***** SUPPLIED ENTRIES *****

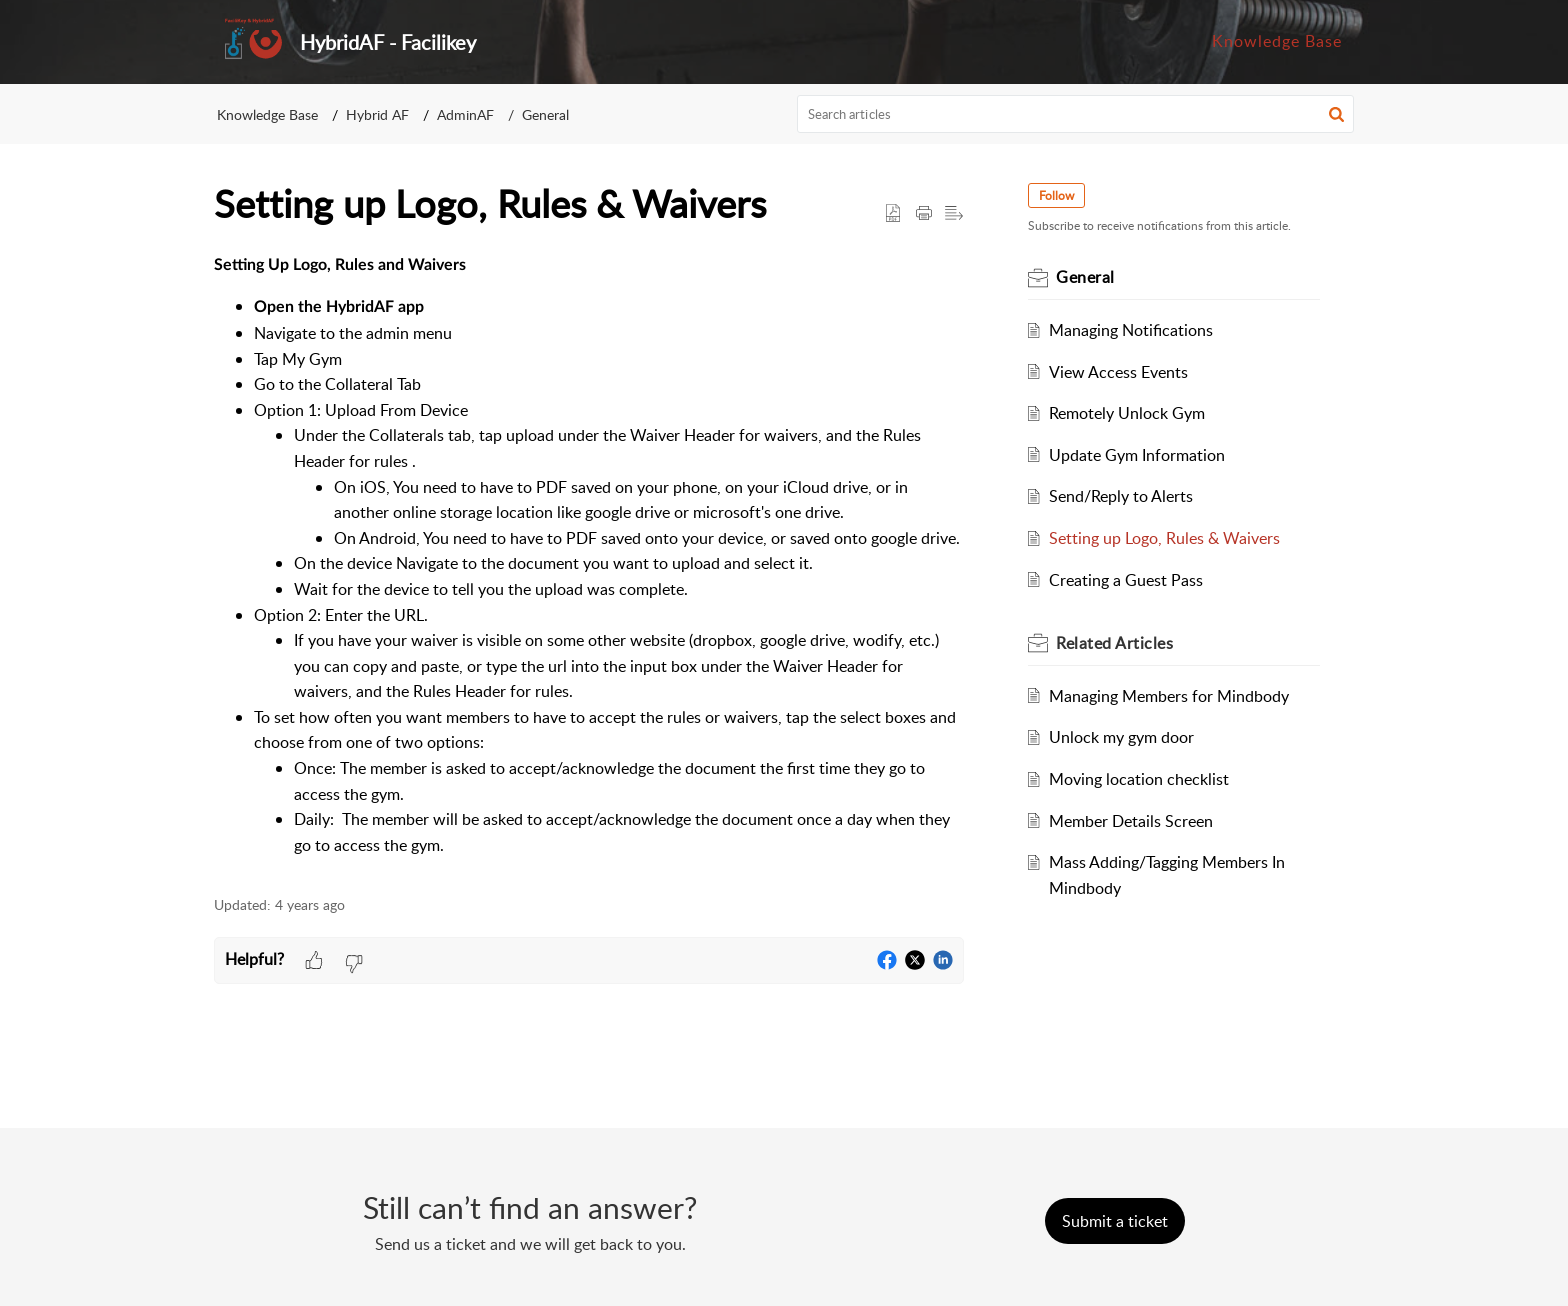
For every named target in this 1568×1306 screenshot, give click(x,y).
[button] (1336, 114)
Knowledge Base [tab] (1277, 41)
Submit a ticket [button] (1115, 1221)
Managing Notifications (1131, 330)
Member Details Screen (1131, 821)
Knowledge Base (267, 114)
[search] (1076, 114)
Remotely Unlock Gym (1127, 413)
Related (1114, 643)
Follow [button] (1056, 195)
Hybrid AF (377, 114)
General (545, 114)
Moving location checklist (1139, 779)
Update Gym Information (1137, 455)
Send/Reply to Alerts (1121, 496)
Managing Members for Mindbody (1169, 696)
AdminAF (465, 114)
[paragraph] (589, 555)
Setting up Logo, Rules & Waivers (1164, 538)
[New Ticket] (1115, 1221)
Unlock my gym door (1121, 737)
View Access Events (1118, 372)
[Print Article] (924, 214)
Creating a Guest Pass (1126, 580)
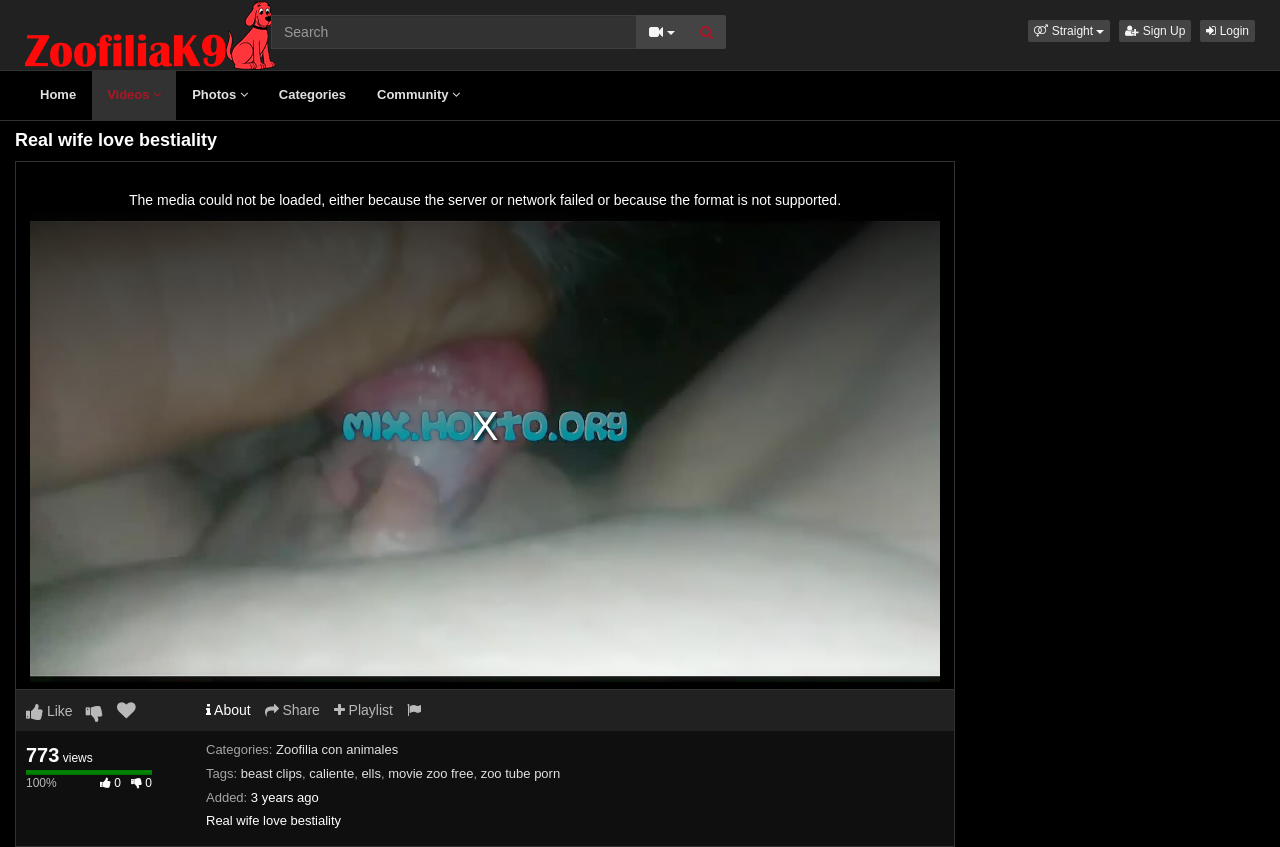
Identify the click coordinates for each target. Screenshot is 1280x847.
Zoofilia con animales (337, 749)
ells (371, 773)
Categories (312, 94)
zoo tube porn (521, 773)
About (228, 710)
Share (292, 710)
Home (58, 94)
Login (1227, 31)
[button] (1069, 31)
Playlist (363, 710)
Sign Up (1155, 31)
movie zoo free (430, 773)
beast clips (271, 773)
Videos (134, 94)
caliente (331, 773)
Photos (220, 94)
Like (49, 711)
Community (418, 94)
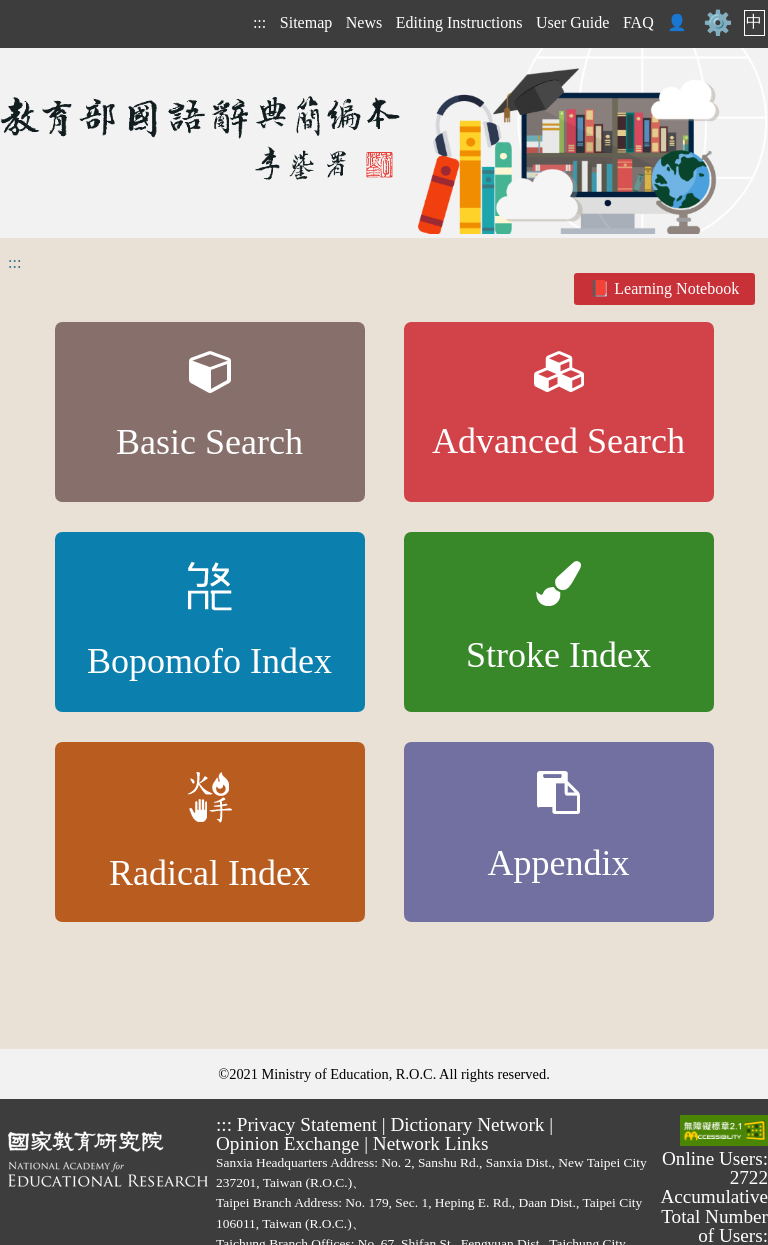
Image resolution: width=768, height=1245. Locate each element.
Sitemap (306, 22)
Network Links (431, 1143)
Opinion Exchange (287, 1143)
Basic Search (209, 407)
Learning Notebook (676, 288)
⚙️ (718, 23)
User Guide (572, 22)
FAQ (638, 22)
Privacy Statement (307, 1124)
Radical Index (209, 832)
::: (259, 22)
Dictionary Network (467, 1124)
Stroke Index (558, 618)
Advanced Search (558, 406)
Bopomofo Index (209, 621)
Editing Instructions (459, 22)
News (364, 22)
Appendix (559, 827)
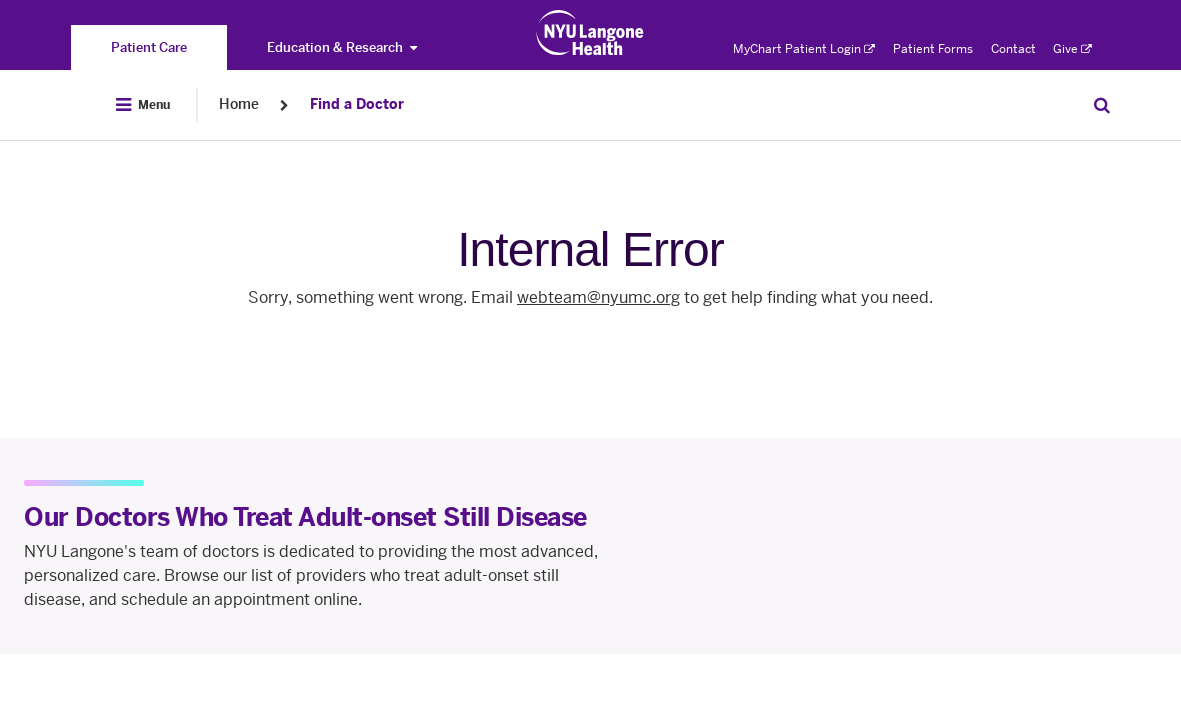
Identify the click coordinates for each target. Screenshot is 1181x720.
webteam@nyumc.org (598, 297)
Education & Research (342, 47)
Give (1072, 49)
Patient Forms (933, 49)
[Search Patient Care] (1102, 105)
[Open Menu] (143, 105)
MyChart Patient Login (804, 49)
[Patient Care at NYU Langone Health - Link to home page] (590, 33)
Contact (1013, 49)
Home (239, 104)
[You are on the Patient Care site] (149, 47)
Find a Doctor (357, 104)
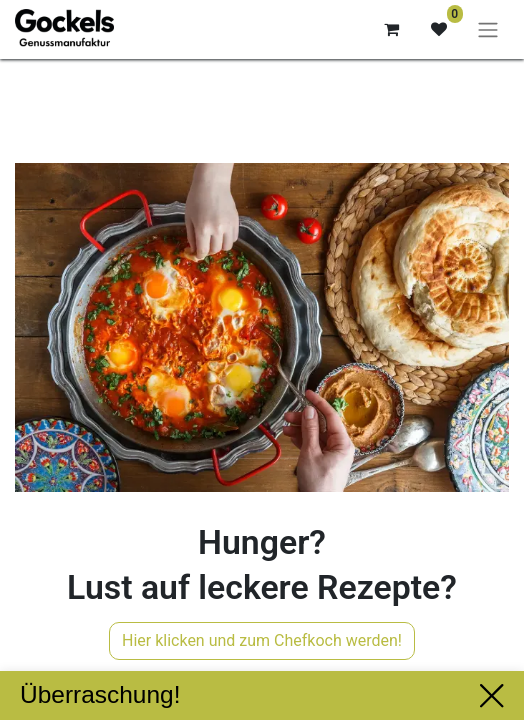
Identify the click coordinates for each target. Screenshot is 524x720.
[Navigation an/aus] (488, 29)
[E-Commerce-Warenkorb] (391, 29)
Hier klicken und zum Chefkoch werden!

*****

__DIRECTIONS__
Throughout the material, how many lines contain the string "target"? Answer with the number alone.

__YOUR RESPONSE__
4